Asuransi Maximus (ASMI) Optimistis Tumbuh Berkelanjutan dengan Tata Kelola dan Investasi Prudent
Poin Penting
|
JAKARTA, investortrust.id – PT Asuransi Maximus Graha Persada Tbk (ASMI) menyatakan tekanan terhadap kinerja semester I 2026 terutama dipengaruhi oleh volatilitas pasar keuangan domestik, bukan pelemahan fundamental bisnis perseroan. Di tengah meningkatnya risiko pasar, perusahaan menegaskan tetap menjaga tata kelola perusahaan, manajemen risiko, dan pengelolaan investasi secara prudent.
Direktur Utama PT Asuransi Maximus Graha Persada Tbk Jemmy Atmadja mengatakan kondisi pasar dan iklim investasi pada semester pertama tahun ini menghadirkan tantangan bagi industri jasa keuangan. Meski demikian, perseroan tetap berfokus menjaga fundamental perusahaan, meningkatkan kualitas bisnis, serta memenuhi seluruh komitmen kepada nasabah, mitra usaha, investor, dan pemegang saham.

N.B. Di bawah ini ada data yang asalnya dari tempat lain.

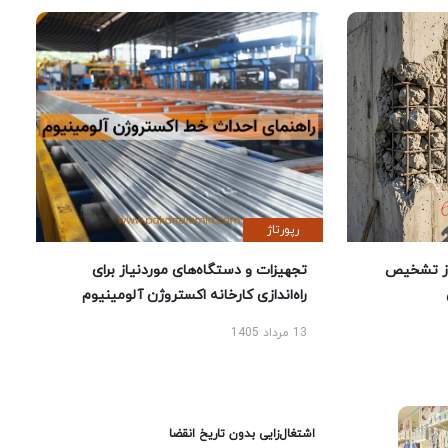
رپورتاژ
ز تشخیص
تجهیزات و دستگاه‌های موردنیاز برای
راه‌اندازی کارخانه اکستروژن آلومینیوم
13 مرداد 1405
اشتغال‌زایی بدون تاریخ انقضا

"Kami percaya bahwa tata kelola yang baik, manajemen risiko yang prudent, dan strategi bisnis yang konsisten akan menjadi fondasi pertumbuhan perseroan yang berkelanjutan," ujar Jemmy dalam keterangan resmi, Selasa (4/8/2026).
Baca Juga
Asuransi Maximus Raih Excellence in ROA Performance di Investortrust Best Insurance Award 2026
Sepanjang semester I 2026, pasar keuangan domestik mengalami volatilitas seiring meningkatnya persepsi risiko (country risk) terhadap Indonesia. Kondisi tersebut tercermin pada pergerakan pasar saham, obligasi, dan nilai tukar rupiah yang memengaruhi valuasi berbagai instrumen investasi.
Direktur Perseroan Norvin Osel mengatakan tekanan terhadap hasil investasi lebih disebabkan oleh kondisi pasar daripada perubahan fundamental portofolio investasi perseroan.
Menurutnya, kenaikan country risk telah memicu volatilitas pada berbagai kelas aset sehingga memengaruhi penilaian portofolio investasi pelaku industri keuangan, termasuk ASMI.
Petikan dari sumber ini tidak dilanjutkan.